▶ _Assignment_
Nothing but the lines below from the one with "Add to cart" through the one with "Nov 19, 2014" should be output, each exactly as given, and no pictures.

*** Begin section ***

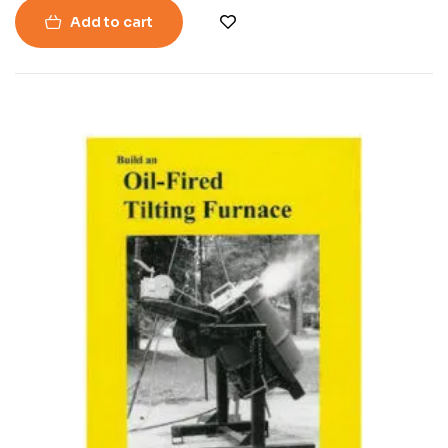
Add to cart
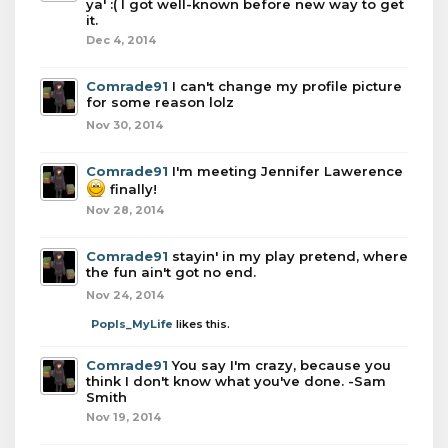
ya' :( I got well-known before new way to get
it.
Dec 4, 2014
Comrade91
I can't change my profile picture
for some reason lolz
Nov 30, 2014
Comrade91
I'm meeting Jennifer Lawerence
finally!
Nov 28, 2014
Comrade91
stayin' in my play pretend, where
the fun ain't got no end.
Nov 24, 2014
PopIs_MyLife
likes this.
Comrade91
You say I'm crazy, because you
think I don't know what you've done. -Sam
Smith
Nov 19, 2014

*** End section ***
*** Begin section ***

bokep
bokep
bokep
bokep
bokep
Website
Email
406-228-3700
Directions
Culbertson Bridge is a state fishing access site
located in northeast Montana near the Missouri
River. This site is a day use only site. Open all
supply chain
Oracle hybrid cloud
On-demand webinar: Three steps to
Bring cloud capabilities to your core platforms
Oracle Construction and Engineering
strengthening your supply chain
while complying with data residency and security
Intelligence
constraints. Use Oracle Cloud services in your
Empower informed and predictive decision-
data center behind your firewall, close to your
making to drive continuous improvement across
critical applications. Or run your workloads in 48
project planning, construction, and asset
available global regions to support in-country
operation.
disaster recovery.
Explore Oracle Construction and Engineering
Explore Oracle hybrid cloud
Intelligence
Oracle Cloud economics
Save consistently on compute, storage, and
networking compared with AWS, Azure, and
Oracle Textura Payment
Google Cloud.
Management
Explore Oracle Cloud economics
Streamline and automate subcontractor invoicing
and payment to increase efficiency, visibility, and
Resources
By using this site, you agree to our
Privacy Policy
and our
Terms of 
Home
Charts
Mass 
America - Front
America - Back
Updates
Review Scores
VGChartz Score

*** End section ***

▶ _Output of the task_
Add to cart
ya' :( I got well-known before new way to get
it.
Dec 4, 2014
Comrade91
I can't change my profile picture
for some reason lolz
Nov 30, 2014
Comrade91
I'm meeting Jennifer Lawerence
finally!
Nov 28, 2014
Comrade91
stayin' in my play pretend, where
the fun ain't got no end.
Nov 24, 2014
PopIs_MyLife
likes this.
Comrade91
You say I'm crazy, because you
think I don't know what you've done. -Sam
Smith
Nov 19, 2014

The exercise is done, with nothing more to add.